Suppose we have $N$ exponential random variables $X_i$ a with parameter $\beta$ $$P_{X_i}(x)=\beta e^{-\beta x}.$$ We define a random variable $Z_1$ which is the max of all $N$ exponential random variables $X_i$ as $$Z_1=\max\{X_1,\cdots,X_N\}.$$ The the PDF of $Z_1$ is $$P_{Z_1}(z)=N\beta e^{-\beta z}(1-e^{-\beta z})^{N-1}.$$ Using the binomial theorem, we will have at \begin{align} P_{Z_1}(z)=&N\beta\sum_{n=0}^{N-1}e^{-\beta z}\binom{N-1}{n}(-1)^n e^{-\beta zn} \\ = &N\beta\sum_{n=0}^{N-1}\binom{N-1}{n}(-1)^n e^{-\beta z(n+1)} \end{align} My question, can we simplify more than that.
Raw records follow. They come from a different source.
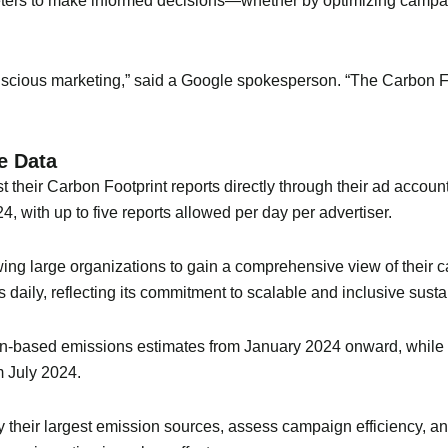
ters to make informed decisions—whether by optimizing campa
nscious marketing,” said a Google spokesperson. “The Carbon Foo
e Data
t their Carbon Footprint reports directly through their ad acco
4, with up to five reports allowed per day per advertiser.
wing large organizations to gain a comprehensive view of their 
aily, reflecting its commitment to scalable and inclusive sustai
on-based emissions estimates from January 2024 onward, whil
m July 2024.
tify their largest emission sources, assess campaign efficiency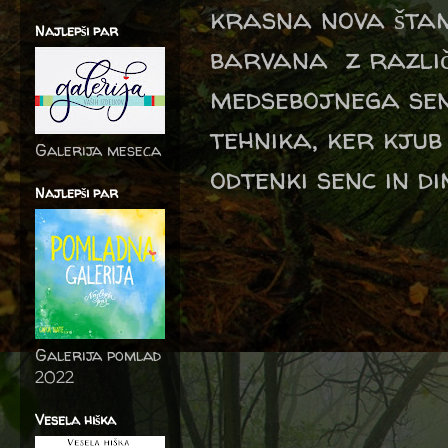
krasna nova štam
Najlepši par
barvana z različ
medsebojnega sen
tehnika, ker kju
Galerija meseca
odtenki senc in di
Najlepši par
Galerija pomlad
2022
Vesela hiška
What is the PDF of inverse of $Z_1$, $Y_1$ defined by $$Y_1=\frac{1}{Z_1}$$
Since $\mathbb P(Z_1>0)=1$, the distribution function of $Y_1$ is given by $$ F_{Y_1}(y) = \mathbb P(Y_1\leqslant y) = \mathbb P\left(Z_1\geqslant \frac1y\right) = 1 - F_{Z_1}\left(\frac1y\right), $$ where $F_{Z_1} = \left(1-e^{-\beta z}\right)^N$. Hence $$ F_{Y_1}(y) = 1 - \left( 1 - e^{-\frac\beta y}\right)^N, $$ and the density is obtained by differentiating: $$ f_{Y_1}(y) = \frac{\mathsf d}{\mathsf dy} \left[1 - \left( 1 - e^{-\frac\beta y}\right)^N\right] = \beta N e^{-\frac{\beta }{y}}y^{-2} \left(1-e^{-\frac{\beta }{y}}\right)^{N-1}. $$